**REQUIREMENT:**
All records, exactly as written, minus the pictures: copy them out.

Collected data:
::::
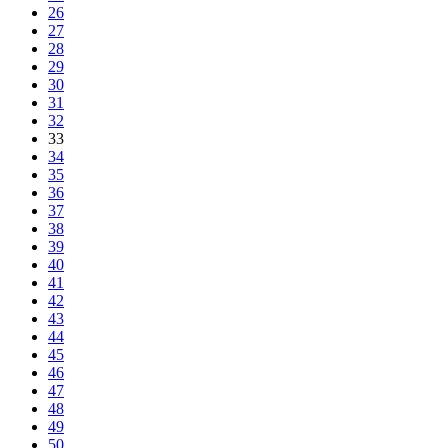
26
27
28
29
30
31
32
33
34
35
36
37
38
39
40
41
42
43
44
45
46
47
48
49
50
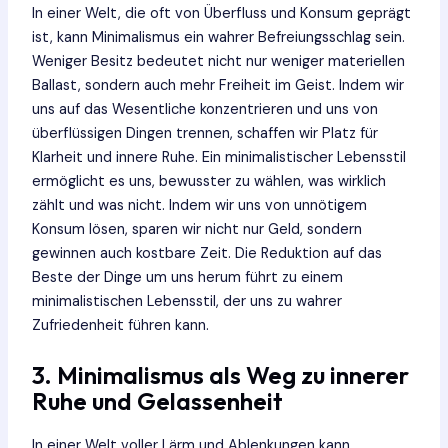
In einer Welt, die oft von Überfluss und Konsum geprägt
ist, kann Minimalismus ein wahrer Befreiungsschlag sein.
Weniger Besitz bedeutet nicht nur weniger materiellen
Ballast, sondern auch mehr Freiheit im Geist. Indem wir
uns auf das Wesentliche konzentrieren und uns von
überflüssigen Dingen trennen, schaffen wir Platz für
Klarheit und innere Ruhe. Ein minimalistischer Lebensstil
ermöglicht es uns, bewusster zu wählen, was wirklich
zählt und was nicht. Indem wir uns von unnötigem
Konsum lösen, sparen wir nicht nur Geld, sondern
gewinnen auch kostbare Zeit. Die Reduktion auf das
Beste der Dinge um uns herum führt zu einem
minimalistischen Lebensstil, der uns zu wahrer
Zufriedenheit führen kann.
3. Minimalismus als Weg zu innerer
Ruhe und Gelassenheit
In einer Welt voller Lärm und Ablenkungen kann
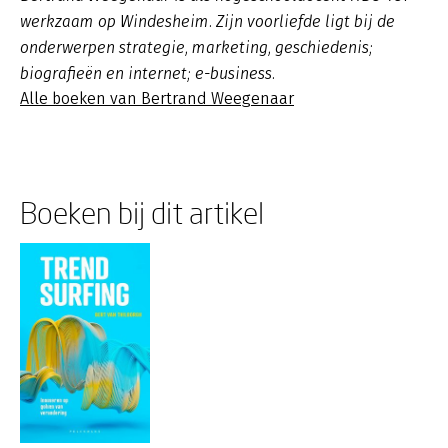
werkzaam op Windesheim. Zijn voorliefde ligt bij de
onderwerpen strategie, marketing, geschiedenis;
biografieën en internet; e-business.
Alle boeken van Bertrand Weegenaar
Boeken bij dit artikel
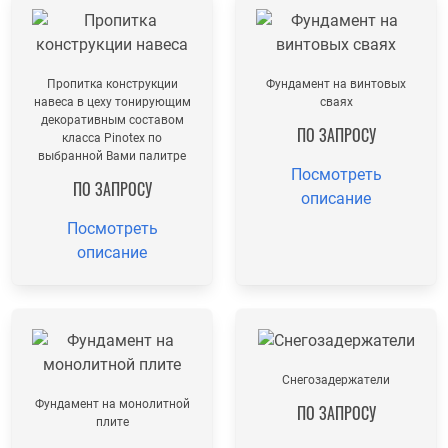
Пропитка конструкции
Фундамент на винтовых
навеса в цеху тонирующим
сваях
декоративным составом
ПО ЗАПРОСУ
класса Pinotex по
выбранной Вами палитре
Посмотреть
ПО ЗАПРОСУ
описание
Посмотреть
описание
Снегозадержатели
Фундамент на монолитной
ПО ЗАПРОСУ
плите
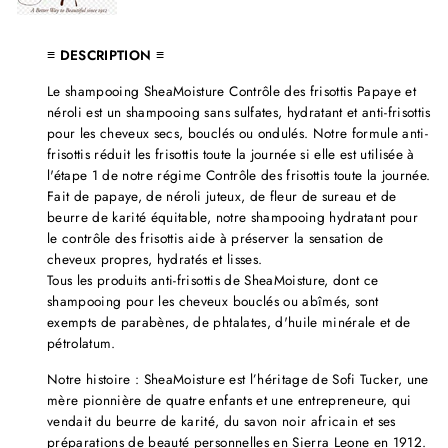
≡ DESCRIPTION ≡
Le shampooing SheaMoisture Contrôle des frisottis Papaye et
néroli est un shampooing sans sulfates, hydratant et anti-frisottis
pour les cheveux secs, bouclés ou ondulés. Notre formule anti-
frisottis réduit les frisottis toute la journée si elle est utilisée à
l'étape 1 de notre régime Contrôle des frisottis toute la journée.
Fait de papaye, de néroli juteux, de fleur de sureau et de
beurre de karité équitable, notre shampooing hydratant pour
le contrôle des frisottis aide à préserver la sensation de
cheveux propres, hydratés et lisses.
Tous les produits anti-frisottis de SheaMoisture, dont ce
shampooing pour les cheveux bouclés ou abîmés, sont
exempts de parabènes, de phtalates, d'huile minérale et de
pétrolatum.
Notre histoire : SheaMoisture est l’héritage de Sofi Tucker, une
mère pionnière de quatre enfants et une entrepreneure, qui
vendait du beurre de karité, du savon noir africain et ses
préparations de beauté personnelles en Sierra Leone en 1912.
::::
**RESPONSE TO THIS TASK:**
26
27
28
29
30
31
32
33
34
35
36
37
38
39
40
41
42
43
44
45
46
47
48
49
50
In einer Welt, die oft von Überfluss und Konsum geprägt
ist, kann Minimalismus ein wahrer Befreiungsschlag sein.
Weniger Besitz bedeutet nicht nur weniger materiellen
Ballast, sondern auch mehr Freiheit im Geist. Indem wir
uns auf das Wesentliche konzentrieren und uns von
überflüssigen Dingen trennen, schaffen wir Platz für
Klarheit und innere Ruhe. Ein minimalistischer Lebensstil
ermöglicht es uns, bewusster zu wählen, was wirklich
zählt und was nicht. Indem wir uns von unnötigem
Konsum lösen, sparen wir nicht nur Geld, sondern
gewinnen auch kostbare Zeit. Die Reduktion auf das
Beste der Dinge um uns herum führt zu einem
minimalistischen Lebensstil, der uns zu wahrer
Zufriedenheit führen kann.
3. Minimalismus als Weg zu innerer
Ruhe und Gelassenheit
In einer Welt voller Lärm und Ablenkungen kann
werkzaam op Windesheim. Zijn voorliefde ligt bij de
onderwerpen strategie, marketing, geschiedenis;
biografieën en internet; e-business.
Alle boeken van Bertrand Weegenaar
Boeken bij dit artikel
Пропитка конструкции
Фундамент на винтовых
навеса в цеху тонирующим
сваях
декоративным составом
ПО ЗАПРОСУ
класса Pinotex по
выбранной Вами палитре
Посмотреть
ПО ЗАПРОСУ
описание
Посмотреть
описание
Снегозадержатели
Фундамент на монолитной
ПО ЗАПРОСУ
плите
≡ DESCRIPTION ≡
Le shampooing SheaMoisture Contrôle des frisottis Papaye et
néroli est un shampooing sans sulfates, hydratant et anti-frisottis
pour les cheveux secs, bouclés ou ondulés. Notre formule anti-
frisottis réduit les frisottis toute la journée si elle est utilisée à
l'étape 1 de notre régime Contrôle des frisottis toute la journée.
Fait de papaye, de néroli juteux, de fleur de sureau et de
beurre de karité équitable, notre shampooing hydratant pour
le contrôle des frisottis aide à préserver la sensation de
cheveux propres, hydratés et lisses.
Tous les produits anti-frisottis de SheaMoisture, dont ce
shampooing pour les cheveux bouclés ou abîmés, sont
exempts de parabènes, de phtalates, d'huile minérale et de
pétrolatum.
Notre histoire : SheaMoisture est l’héritage de Sofi Tucker, une
mère pionnière de quatre enfants et une entrepreneure, qui
vendait du beurre de karité, du savon noir africain et ses
préparations de beauté personnelles en Sierra Leone en 1912.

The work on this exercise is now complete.